2001 film by Lakis Papastathis

The Only Journey of his Life (Greek: Το μόνον της ζωής του Ταξείδιον) is a short-novel of the Greek writer Georgios Vizyinos (also written Yeoryios Vizyinos), released in 1884. The novel was brought out in two parts in the magazine Estia on June and July 1884. The novel was adapted for the cinema, by director Lakis Papastathis in 2001 and for the theatre by director Dimos Avdeliodis in 2014.

==Plot==
The story has a lot of autobiographical elements. The narrator of the story is a ten years boy from a village of Eastern Thrace. At the age of ten, he goes to Constantinople as an apprentice of a tailor. There, he expects to happen all that he had been narrated by his grandfather. However nothing notable happened and the boy loses his belief for his sweetheart person. One day the boy is alerted to go to his village to see his grandfather who is sick. The boy visits his grandfather and narrates him the journey in Constantinople, and asks him for his own journeys. Then he discovered that his grandfather had never gone a journey and all the stories he was saying were the fairy tales of his mother. Subsequently, the grandfather reveals to his grandson his childhood. As a child he was shut in his house until he married. The reason was that in those years, the Turks enlisted in the janissary army many children of Christians, obligatorily. The boys avoided the army if they had married. In his recitation, a complaint is distinguished for his only journey he was never completed. The next day the grandfather died thereby realizing the only journey of his life.

==Film adaptation==
The film released in 2001 directed by Lakis Papastathis. The film stars Ilias Logothetis. It won the best film award in Greek State Film Awards, as well as other six awards in the same awards ceremony.

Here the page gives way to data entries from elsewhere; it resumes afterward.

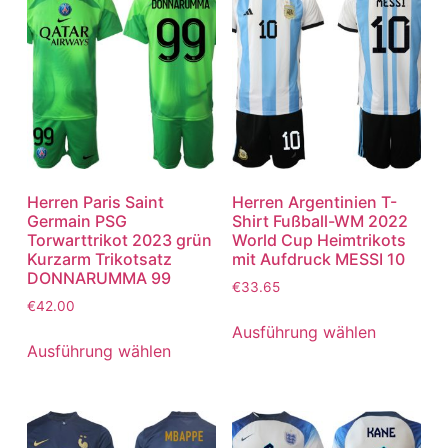
Herren Paris Saint
Herren Argentinien T-
Germain PSG
Shirt Fußball-WM 2022
Torwarttrikot 2023 grün
World Cup Heimtrikots
Kurzarm Trikotsatz
mit Aufdruck MESSI 10
DONNARUMMA 99
€
33.65
€
42.00
Ausführung wählen
Ausführung wählen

It was also Greece's official Best Foreign Language Film submission at the 75th Academy Awards, but did not manage to receive a nomination. The cast stars Ilias Logothetis, Roula Pateraki, Lazaros Andreou and Ivonni Maltezou.

===Reception===
Winner:
- 2001: Greek State Film Awards for best film
- 2001: Greek State Film Awards for best cinematography (Giannis Daskalothanasis)
- 2001: Greek State Film Awards for best production design (Giorgos Georgiou)
- 2001: Greek State Film Awards for best music (Giorgos Papadakis)
- 2001: Greek State Film Awards for best sound
- 2001: Greek State Film Awards for best costumes design
- 2001: Greek State Film Awards for best make up

It was Greece's submission for the Academy Award for Best Foreign Language Film, but was not nominated.